DATA →
****

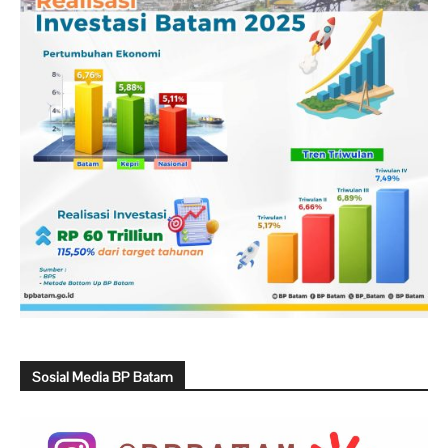
Sosial Media BP Batam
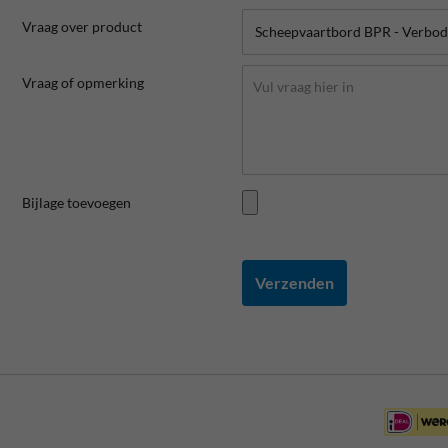
Vraag over product
Vraag of opmerking
Bijlage toevoegen
Verzenden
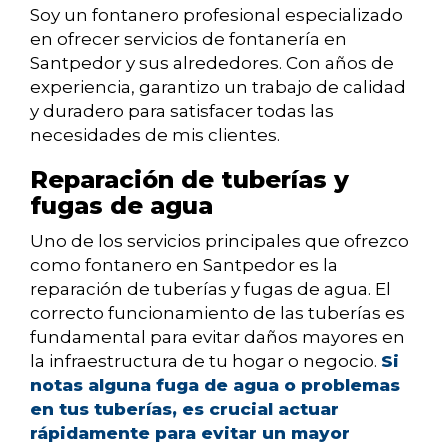
Soy un fontanero profesional especializado
en ofrecer servicios de fontanería en
Santpedor y sus alrededores. Con años de
experiencia, garantizo un trabajo de calidad
y duradero para satisfacer todas las
necesidades de mis clientes.
Reparación de tuberías y
fugas de agua
Uno de los servicios principales que ofrezco
como fontanero en Santpedor es la
reparación de tuberías y fugas de agua. El
correcto funcionamiento de las tuberías es
fundamental para evitar daños mayores en
la infraestructura de tu hogar o negocio.
Si
notas alguna fuga de agua o problemas
en tus tuberías, es crucial actuar
rápidamente para evitar un mayor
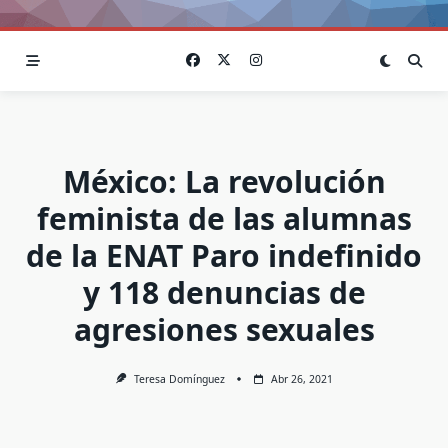
México: La revolución
feminista de las alumnas
de la ENAT Paro indefinido
y 118 denuncias de
agresiones sexuales
Teresa Domínguez
Abr 26, 2021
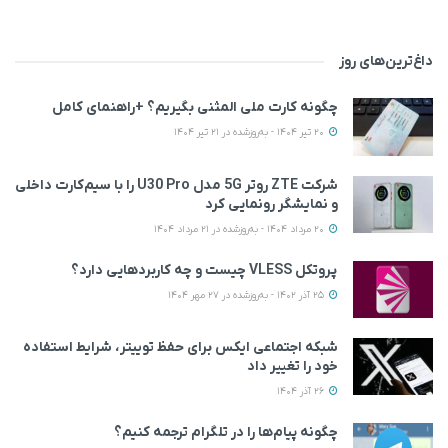
داغ‌ترین‌های روز
چگونه کارت ملی المثنی بگیریم؟ +راهنمای کامل
20 تیر 1404 - به‌روزشده در 21 تیر 1404
شرکت ZTE روتر 5G مدل U30 Pro را با سیم‌کارت داخلی
و نمایشگر رونمایی کرد
20 مرداد 1404 - به‌روزشده در 21 مرداد 1404
پروتکل VLESS چیست و چه کاربردهایی دارد؟
25 آذر 1402 - به‌روزشده در 27 مهر 1404
شبکه اجتماعی ایکس برای حفظ توییتر، شرایط استفاده
خود را تغییر داد
26 آذر 1404
چگونه پیام‌ها را در تلگرام ترجمه کنیم؟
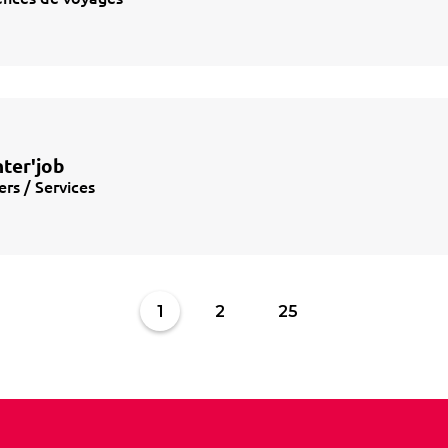
nter'job
ers / Services
1
2
25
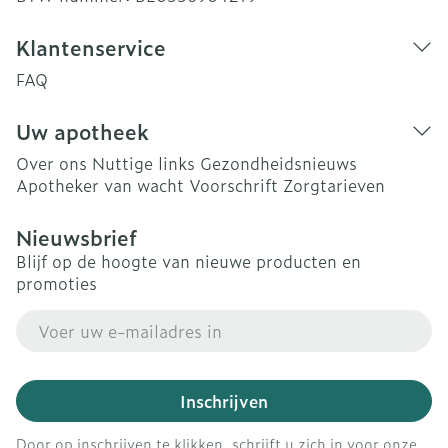
Klantenservice
FAQ
Uw apotheek
Over ons
Nuttige links
Gezondheidsnieuws
Apotheker van wacht
Voorschrift
Zorgtarieven
Nieuwsbrief
Blijf op de hoogte van nieuwe producten en
promoties
E-mail adres
Inschrijven
Door op inschrijven te klikken, schrijft u zich in voor onze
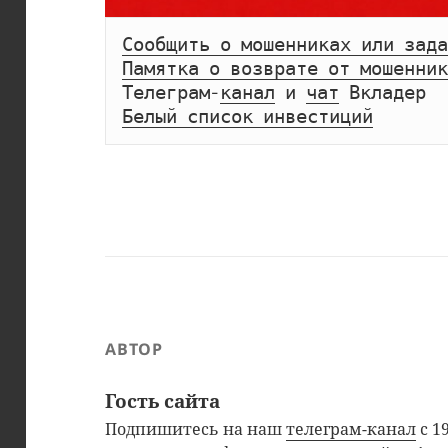
Сообщить о мошенниках или зада
Памятка о возврате от мошенник
Телеграм-
канал
 и 
чат
Белый список инвестиций
АВТОР
Гость сайта
Подпишитесь на наш
телеграм-канал
с 1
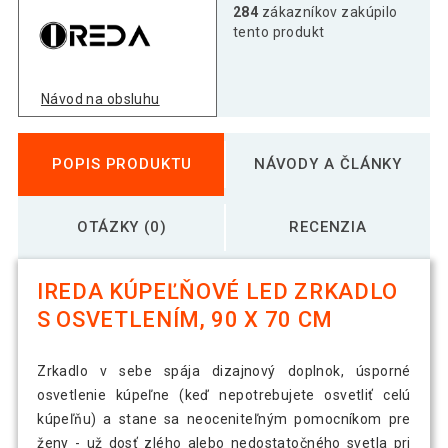
284
zákazníkov zakúpilo
tento produkt
Návod na obsluhu
POPIS PRODUKTU
NÁVODY A ČLÁNKY
OTÁZKY (0)
RECENZIA
IREDA KÚPEĽŇOVÉ LED ZRKADLO
S OSVETLENÍM, 90 X 70 CM
Zrkadlo v sebe spája dizajnový doplnok, úsporné
osvetlenie kúpeľne (keď nepotrebujete osvetliť celú
kúpeľňu) a stane sa neoceniteľným pomocníkom pre
ženy - už dosť zlého alebo nedostatočného svetla pri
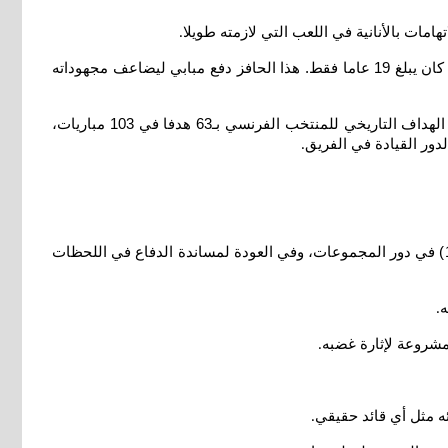
مات بالأنانية في اللعب التي لازمته طويلا
.
ويدرك مبابي جيدا أهمية كأس العالم، فمن رحمها دخل اللاعب لائحة أساطير المسابقة منذ مشاركته الأولى في مونديال روسيا 2018، حين كان يبلغ 19 عاما فقط. هذا الحافز دفع مبابي ليضاعف مجهوداته
علاوة على أهدافه السبعة في المسابقة قبل ربع النهائي المرتقب ضد المغرب، والأرقام التي يسعى لتحطيمها أو حطمها من قبل، إذ أصبح الهداف التاريخي للمنتخب الفرنسي بـ63 هدفا في 103 مباريات،
لدور القيادة في الفريق
.
في أرضية الملعب، برز تحوّل في أسلوب لعب مبابي الذي بات أكثر جماعية، وتجلى هذا في التمريرتين الحاسمتين لديمبيليه ضد النروج (4-1) في دور المجموعات، وفي العودة لمساندة الدفاع في اللحظات
ه
.
.
ه مثل أي قائد حقيقي
.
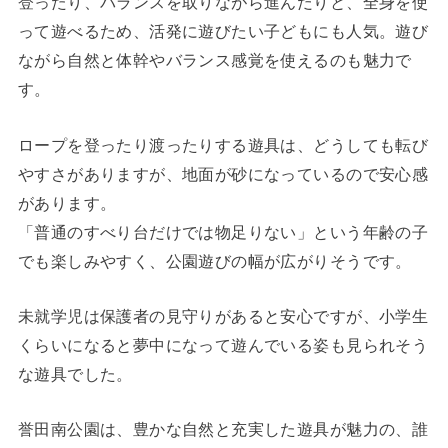
登ったり、バランスを取りながら進んだりと、全身を使
って遊べるため、活発に遊びたい子どもにも人気。遊び
ながら自然と体幹やバランス感覚を使えるのも魅力で
す。
ロープを登ったり渡ったりする遊具は、どうしても転び
やすさがありますが、地面が砂になっているので安心感
があります。
「普通のすべり台だけでは物足りない」という年齢の子
でも楽しみやすく、公園遊びの幅が広がりそうです。
未就学児は保護者の見守りがあると安心ですが、小学生
くらいになると夢中になって遊んでいる姿も見られそう
な遊具でした。
誉田南公園は、豊かな自然と充実した遊具が魅力の、誰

****

THE PROBLEM → Output the lines above verbatim, images excluded.

EXERCISE RESULT →
Sosial Media BP Batam
Vraag over product
Vraag of opmerking
Bijlage toevoegen
Verzenden
Soy un fontanero profesional especializado
en ofrecer servicios de fontanería en
Santpedor y sus alrededores. Con años de
experiencia, garantizo un trabajo de calidad
y duradero para satisfacer todas las
necesidades de mis clientes.
Reparación de tuberías y
fugas de agua
Uno de los servicios principales que ofrezco
como fontanero en Santpedor es la
reparación de tuberías y fugas de agua. El
correcto funcionamiento de las tuberías es
fundamental para evitar daños mayores en
la infraestructura de tu hogar o negocio.
Si
notas alguna fuga de agua o problemas
en tus tuberías, es crucial actuar
rápidamente para evitar un mayor
México: La revolución
feminista de las alumnas
de la ENAT Paro indefinido
y 118 denuncias de
agresiones sexuales
Teresa Domínguez
Abr 26, 2021
داغ‌ترین‌های روز
چگونه کارت ملی المثنی بگیریم؟ +راهنمای کامل
20 تیر 1404 - به‌روزشده در 21 تیر 1404
شرکت ZTE روتر 5G مدل U30 Pro را با سیم‌کارت داخلی
و نمایشگر رونمایی کرد
20 مرداد 1404 - به‌روزشده در 21 مرداد 1404
پروتکل VLESS چیست و چه کاربردهایی دارد؟
25 آذر 1402 - به‌روزشده در 27 مهر 1404
شبکه اجتماعی ایکس برای حفظ توییتر، شرایط استفاده
خود را تغییر داد
26 آذر 1404
چگونه پیام‌ها را در تلگرام ترجمه کنیم؟
nter'job
ers / Services
1
2
25
Klantenservice
FAQ
Uw apotheek
Over ons
Nuttige links
Gezondheidsnieuws
Apotheker van wacht
Voorschrift
Zorgtarieven
Nieuwsbrief
Blijf op de hoogte van nieuwe producten en
promoties
E-mail adres
Inschrijven
Door op inschrijven te klikken, schrijft u zich in voor onze
Сообщить о мошенниках или зада
Памятка о возврате от мошенник
Телеграм-
канал
 и 
чат
Белый список инвестиций
АВТОР
Гость сайта
Подпишитесь на наш
телеграм-канал
с 1
284
zákazníkov zakúpilo
tento produkt
Návod na obsluhu
POPIS PRODUKTU
NÁVODY A ČLÁNKY
OTÁZKY (0)
RECENZIA
IREDA KÚPEĽŇOVÉ LED ZRKADLO
S OSVETLENÍM, 90 X 70 CM
Zrkadlo v sebe spája dizajnový doplnok, úsporné
osvetlenie kúpeľne (keď nepotrebujete osvetliť celú
kúpeľňu) a stane sa neoceniteľným pomocníkom pre
ženy - už dosť zlého alebo nedostatočného svetla pri
مات بالأنانية في اللعب التي لازمته طويلا
.
ويدرك مبابي جيدا أهمية كأس العالم، فمن رحمها دخل اللاعب لائحة أساطير المسابقة منذ مشاركته الأولى في مونديال روسيا 2018، حين كان يبلغ 19 عاما فقط. هذا الحافز دفع مبابي ليضاعف مجهوداته
علاوة على أهدافه السبعة في المسابقة قبل ربع النهائي المرتقب ضد المغرب، والأرقام التي يسعى لتحطيمها أو حطمها من قبل، إذ أصبح الهداف التاريخي للمنتخب الفرنسي بـ63 هدفا في 103 مباريات،
لدور القيادة في الفريق
.
في أرضية الملعب، برز تحوّل في أسلوب لعب مبابي الذي بات أكثر جماعية، وتجلى هذا في التمريرتين الحاسمتين لديمبيليه ضد النروج (4-1) في دور المجموعات، وفي العودة لمساندة الدفاع في اللحظات
ه
.
.
ه مثل أي قائد حقيقي
.
登ったり、バランスを取りながら進んだりと、全身を使
って遊べるため、活発に遊びたい子どもにも人気。遊び
ながら自然と体幹やバランス感覚を使えるのも魅力で
す。
ロープを登ったり渡ったりする遊具は、どうしても転び
やすさがありますが、地面が砂になっているので安心感
があります。
「普通のすべり台だけでは物足りない」という年齢の子
でも楽しみやすく、公園遊びの幅が広がりそうです。
未就学児は保護者の見守りがあると安心ですが、小学生
くらいになると夢中になって遊んでいる姿も見られそう
な遊具でした。
誉田南公園は、豊かな自然と充実した遊具が魅力の、誰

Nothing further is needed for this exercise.